(EnergyAsia, July 30 2012, Monday) — China has successfully engineered a “soft landing” for its red-hot economy to expand by 8% this year and 8.5% next year, said the International Monetary Fund (IMF).

In proclaiming its confidence that the Chinese economy will be able to sustain annual growth of seven to eight percent, the fund said the government must shift its economic model from investment to consumption-led growth.

According to the head of the IMF China team, Markus Rodlauer, the Chinese economy has been slowing for six consecutive quarters due partly to the global environment, and partly to Beijing’s policies to deliberately cool its housing sector and investment-led spending.

The slow-down has resulted in a soft-landing for the Chinese economy, with GDP expanding by a better-than-expected 7.6% in the second quarter of 2012.

China’s influence and impact on other countries have has grown alongside with the size of its economy, now the second largest in the world after the US.

The IMF notes that whatever happens in Chinese today affects both commodity exporters and manufactured goods producers like Germany.
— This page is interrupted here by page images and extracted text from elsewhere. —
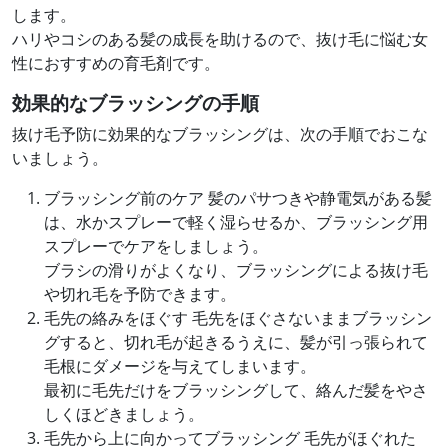
します。
ハリやコシのある髪の成長を助けるので、抜け毛に悩む女
性におすすめの育毛剤です。
効果的なブラッシングの手順
抜け毛予防に効果的なブラッシングは、次の手順でおこな
いましょう。
ブラッシング前のケア
髪のパサつきや静電気がある髪
は、水かスプレーで軽く湿らせるか、ブラッシング用
スプレーでケアをしましょう。
ブラシの滑りがよくなり、ブラッシングによる抜け毛
や切れ毛を予防できます。
毛先の絡みをほぐす
毛先をほぐさないままブラッシン
グすると、切れ毛が起きるうえに、髪が引っ張られて
毛根にダメージを与えてしまいます。
最初に毛先だけをブラッシングして、絡んだ髪をやさ
しくほどきましょう。
毛先から上に向かってブラッシング
毛先がほぐれた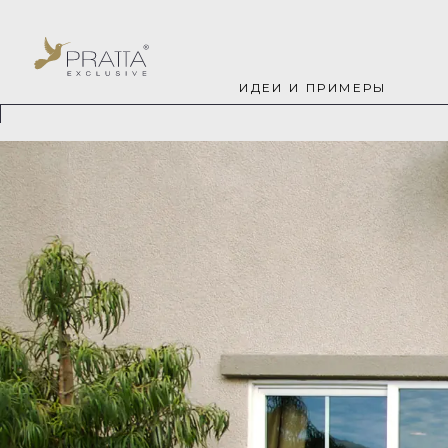
ИДЕИ И ПРИМЕРЫ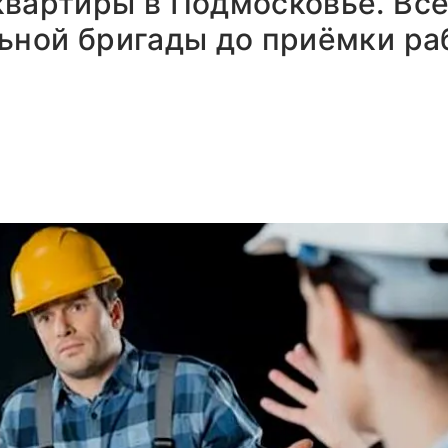
вартиры в Подмосковье. Всё
ьной бригады до приёмки ра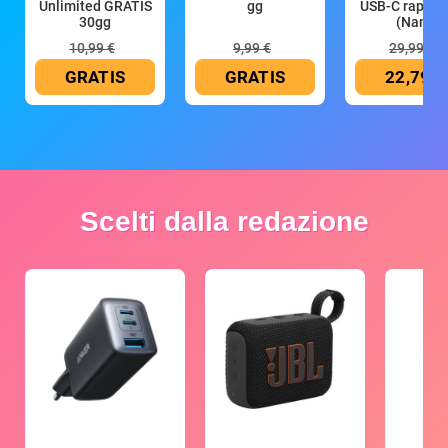
Unlimited GRATIS
gg
USB-C rapido
30gg
(Nano
10,99 €
9,99 €
29,99 €
GRATIS
GRATIS
22,79 €
Scelti dalla redazione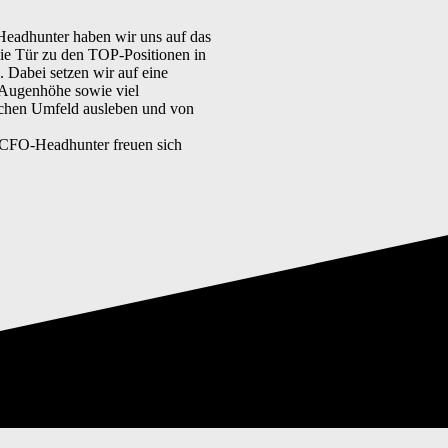
Headhunter haben wir uns auf das
 die Tür zu den TOP-Positionen in
Dabei setzen wir auf eine
 Augenhöhe sowie viel
lichen Umfeld ausleben und von
e CFO-Headhunter freuen sich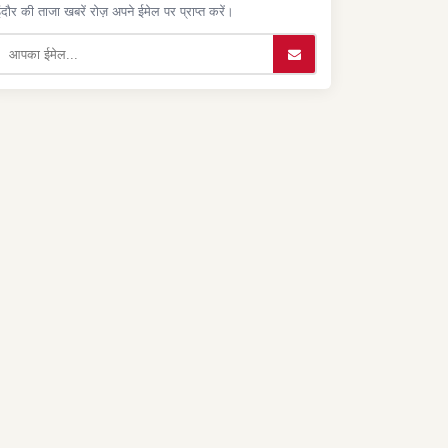
ंदौर की ताजा खबरें रोज़ अपने ईमेल पर प्राप्त करें।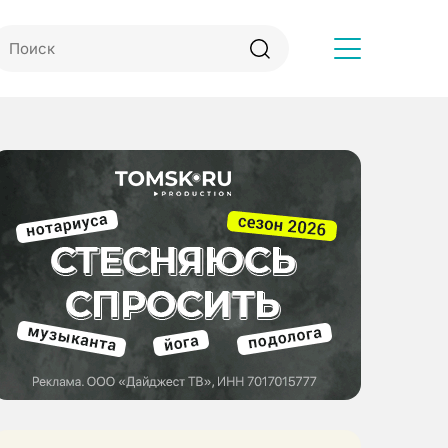
Другое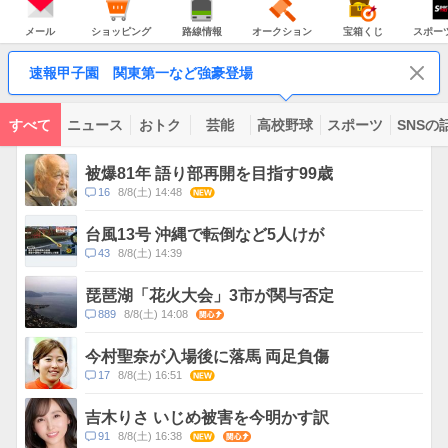
JAPAN
天
温
気
ダ
の
気
ー
メ
シ
路
オ
宝
ス
主
ー
ョ
線
ー
箱
ポ
メール
ショッピング
路線情報
オークション
宝箱くじ
スポー
な
ル
ッ
情
ク
く
ー
サ
ピ
報
シ
じ
ツ
ー
コ
ン
ョ
ナ
ビ
速報甲子園 関東第一など強豪登場
グ
ン
ビ
ン
ス
テ
ン
ツ
すべて
ニュース
おトク
芸能
高校野球
スポーツ
SNSの
一
ト
覧
ピ
被爆81年 語り部再開を目指す99歳
ッ
コ
16
8/8(土) 14:48
NEW
ク
メ
ス
ン
台風13号 沖縄で転倒など5人けが
ト
コ
43
8/8(土) 14:39
数
メ
ン
琵琶湖「花火大会」3市が関与否定
ト
コ
889
8/8(土) 14:08
関心
数
メ
ン
今村聖奈が入場後に落馬 両足負傷
ト
コ
17
8/8(土) 16:51
NEW
数
メ
ン
吉木りさ いじめ被害を今明かす訳
ト
コ
91
8/8(土) 16:38
NEW
関心
数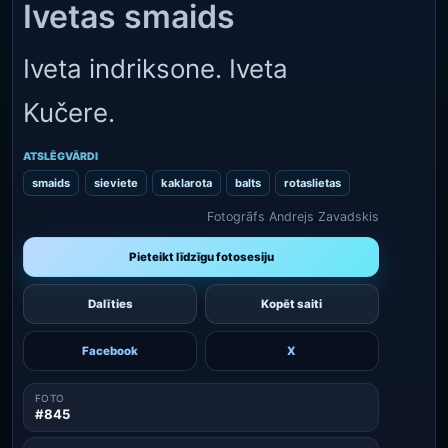
Ivetas smaids
Iveta indriksone. Iveta
Kučere.
ATSLĒGVĀRDI
smaids
sieviete
kaklarota
balts
rotaslietas
Fotogrāfs Andrejs Zavadskis
Pieteikt līdzīgu fotosesiju
Dalīties
Kopēt saiti
Facebook
X
FOTO
#845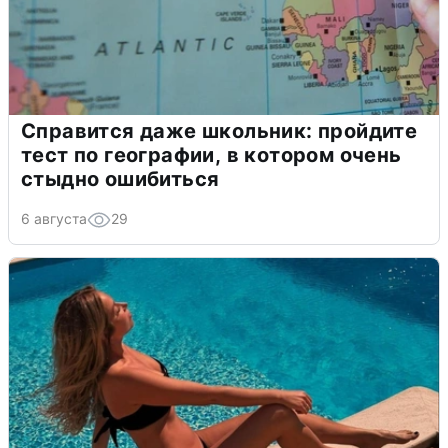
Справится даже школьник: пройдите
тест по географии, в котором очень
стыдно ошибиться
6 августа
29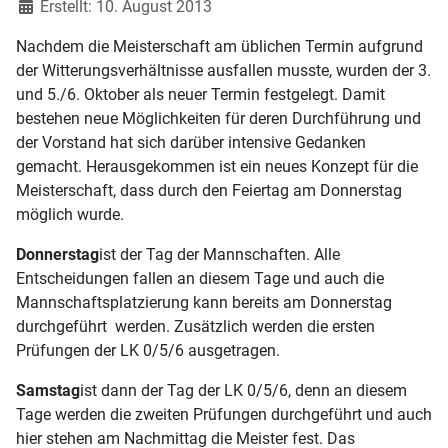
Erstellt: 10. August 2013
Nachdem die Meisterschaft am üblichen Termin aufgrund
der Witterungsverhältnisse ausfallen musste, wurden der 3.
und 5./6. Oktober als neuer Termin festgelegt. Damit
bestehen neue Möglichkeiten für deren Durchführung und
der Vorstand hat sich darüber intensive Gedanken
gemacht. Herausgekommen ist ein neues Konzept für die
Meisterschaft, dass durch den Feiertag am Donnerstag
möglich wurde.
Donnerstag
ist der Tag der Mannschaften. Alle
Entscheidungen fallen an diesem Tage und auch die
Mannschaftsplatzierung kann bereits am Donnerstag
durchgeführt werden. Zusätzlich werden die ersten
Prüfungen der LK 0/5/6 ausgetragen.
Samstag
ist dann der Tag der LK 0/5/6, denn an diesem
Tage werden die zweiten Prüfungen durchgeführt und auch
hier stehen am Nachmittag die Meister fest. Das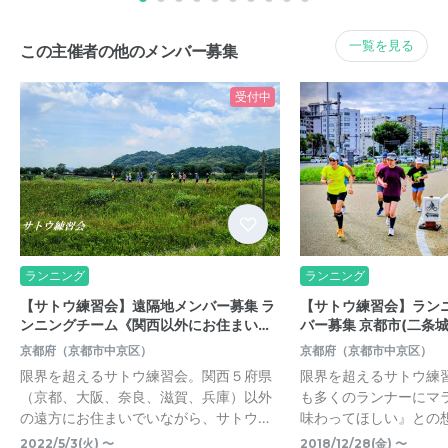
一覧を見る
この主催者の他のメンバー募集
受付中
ランニング
ランニング
【サトウ練習会】遠隔地メンバー募集 ラ
【サトウ練習会】ランニ
ンニングチーム《関西以外にお住まい…
バー募集 京都市(二条
京都府（京都市中京区）
京都府（京都市中京区）
限界を超えるサトウ練習会。関西５府県
限界を超えるサトウ練
（京都、大阪、奈良、滋賀、兵庫）以外
も多くのランナーにマ
の遠方にお住まいでいながら、サトウ…
味わってほしい』との
2022/5/3(火) 〜
2018/12/28(金) 〜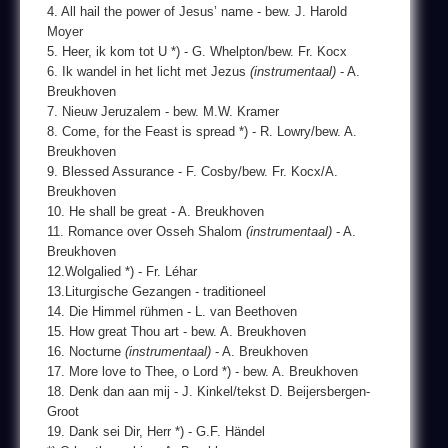
4. All hail the power of Jesus’ name - bew. J. Harold
Moyer
5. Heer, ik kom tot U *) - G. Whelpton/bew. Fr. Kocx
6. Ik wandel in het licht met Jezus
(instrumentaal)
- A.
Breukhoven
7. Nieuw Jeruzalem - bew. M.W. Kramer
8. Come, for the Feast is spread *) - R. Lowry/bew. A.
Breukhoven
9. Blessed Assurance - F. Cosby/bew. Fr. Kocx/A.
Breukhoven
10. He shall be great - A. Breukhoven
11. Romance over Osseh Shalom
(instrumentaal)
- A.
Breukhoven
12.Wolgalied *) - Fr. Léhar
13.Liturgische Gezangen - traditioneel
14. Die Himmel rühmen - L. van Beethoven
15. How great Thou art - bew. A. Breukhoven
16. Nocturne
(instrumentaal)
- A. Breukhoven
17. More love to Thee, o Lord *) - bew. A. Breukhoven
18. Denk dan aan mij - J. Kinkel/tekst D. Beijersbergen-
Groot
19. Dank sei Dir, Herr *) - G.F. Händel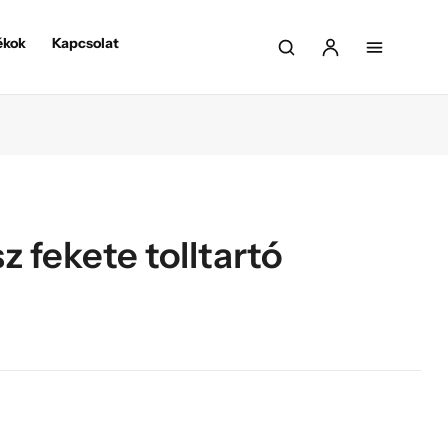
ékok
Kapcsolat
 fekete tolltartó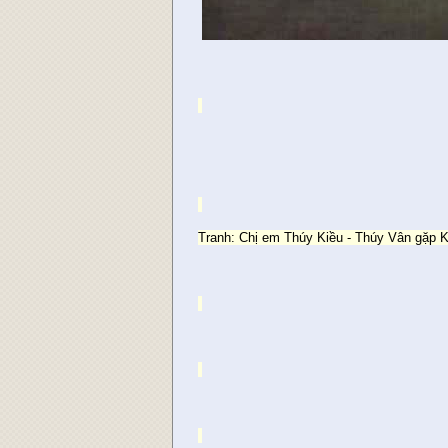
Tranh: Chị em Thúy Kiều - Thúy Vân gặp 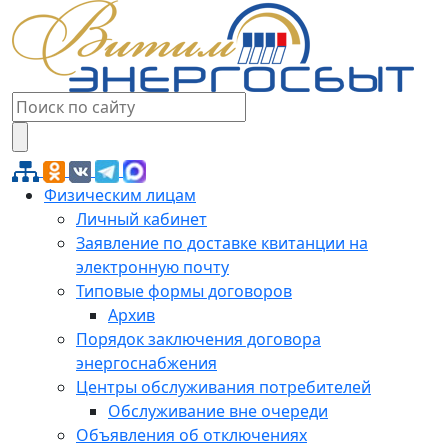
Физическим лицам
Личный кабинет
Заявление по доставке квитанции на
электронную почту
Типовые формы договоров
Архив
Порядок заключения договора
энергоснабжения
Центры обслуживания потребителей
Обслуживание вне очереди
Объявления об отключениях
“We find that a very sharp slowdown in investment in China would have a fairly significant impact on growth and exports of goods from countries like Japan, Germany, Chile, and other countries in Asia,” said Mr Rodlauer.

Proclaiming himself an optimist on the Chinese economy, he added that Chinese economic growth at around 7% to 8% a year is sustainable.

“It is also what the government set itself as a goal in its own five-year plan, which was put in place last year. That being said, in order to achieve that pace of growth over the medium term for many more years, China will have to change its growth model,” he said.

“Over the past few years, growth in China has relied very much on high and rising rates of investment. So, investment has been very strong, capacity has been built, infrastructure has been added, but it cannot continue at this rapid pace forever.

“Instead, over the next few years, there needs to be a smooth handover from investment to domestic consumption as the main source of growth in China.”

Noting that savings in China are extremely high compared to international levels, he said its people and companies have room to consume.

While most developing and developed countries tend to spend between 70% and 80% of their incomes, China consumes just half.

“Savings should come down, and people need to spend more on goods for everyday life: consumer goods, furnishing their homes, but also maybe on better health care and other services like travel and insurance. It’s domestic consumption that really will need to provide more of an engine of demand in China going forward,” said Mr Rodlauer.